Television has been milking the dramatic potential of this phenomenon for decades, but as more people opt to drop out of their jobs, families and communities, some producers have come to understand that the media can also play a responsible role. Asahi TV has tried to institutionalize the genre with “TV Chikara,” a regular live program (Saturday, 8 p.m.) that features banks of telephones manned by Asahi employees who accept calls from anyone who has seen or heard about the missing people described on the show.
Not to be outdone, TV Tokyo will present a two-hour “Family Restoration Special” on Nov. 18 at 8 p.m. Hosted by the man who owns Japanese TV, Monta Mino, the show focuses on the families who have been “left behind” by people who disappear. In the cases presented, the families have seemingly exhausted every avenue and resource available to them, except the most powerful resource of all, television.

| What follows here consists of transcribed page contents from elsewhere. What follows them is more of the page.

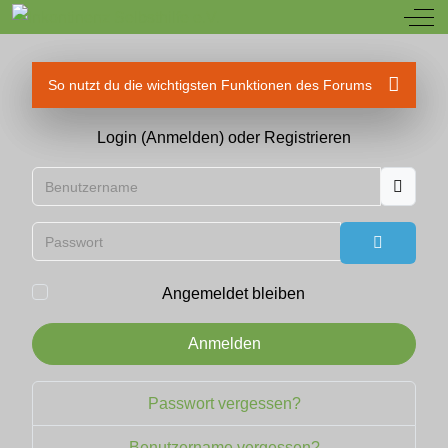
Off
So nutzt du die wichtigsten Funktionen des Forums
Login (Anmelden) oder Registrieren
Benutzername
Passwort
Passwort
Angemeldet bleiben
Anmelden
Passwort vergessen?
Benutzername vergessen?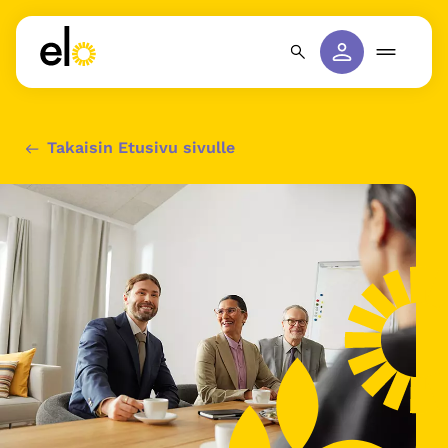
Takaisin Etusivu sivulle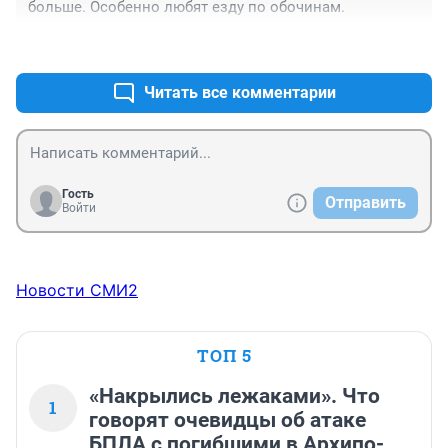
больше. Особенно любят езду по обочинам.
+0
–0
Читать все комментарии
Гость
Отправить
Войти
Новости СМИ2
ТОП 5
«Накрылись лежаками». Что
1
говорят очевидцы об атаке
БПЛА с погибшими в Архипо-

Among the missing people is a teenage boy who ran away mysteriously two years ago, despite the fact that he was getting excellent grades in school and was considered a serious and positive young man by everyone who knew him. There is also the tragic story of a man who, following seven years of happy marriage and the birth of two beautiful children, ran away after his house burned down and one of his sons perished in the blaze. A Brazilian woman comes on the show to ask for help in looking for her Japanese husband, who disappeared last March following a fight, leaving her with three children to support.
The Japan-Korea collaborative spirit engendered by last summer’s World Cup attains its apotheosis on Nov. 17 with two live events on NHK’s BS2 channel.
At 10 a.m., NHK will present a live broadcast of a special parade being held at the Makuhari Messe convention center in Chiba Prefecture. The parade re-creates the colorful pageantry of the Chosen Tsushinji, a group of messengers who brought Korean culture from the peninsula through the Tsushima Strait to Edo Japan about 200 years ago and, in turn, took Japanese culture back to their homeland.
In the same time slot, NHK will broadcast a documentary about four young people — two Japanese and two Korean — who have been tracing the route of the messenger group throughout Japan and South Korea since September. Along the way, the quartet has explored the histories of the areas they visit, investigated the reasons for the messenger exchange project, explained the things they carried and discussed the meaning of the journey in terms of Korea-Japan relations today.
At 7 p.m., NHK will return to Makuhari Messe for a special live joint concert featuring some of the biggest singing stars, both traditional and popular, on both sides of the Sea of Japan/East Sea (depending on whose map you read), including Kiyoshi Hikawa, BoA and Kim Yong-ja.
This year marks the 30th anniversary of the debut of proto-rocker Eikichi Yazawa, and on Nov. 23 at 9 p.m., Fuji TV will present a dramatization of Yazawa’s early life called “Nariagari.” The title, which is a term for someone who rockets from poverty to fame and fortune, is also the title of a book of essays that Yazawa once wrote. The drama itself was initiated and produced by the singer, though he doesn’t appear in it.
Yazawa, who is played by Masahiro Matsuoka of the boy band Tokio, was raised in Hiroshima by his grandmother after his mother ran away and his father, an alcoholic, died young. Lonely and impoverished, he grew up believing that money was everything and promised himself he’d be rich on his own terms.
As a teenager he moved to Yokohama where he formed a rock band called The Bass. He took a demo tape of the band to record companies, but it was roundly ignored. Yazawa, deeply disappointed, disbanded the group, thinking he’d go nowhere hanging around such amateurs.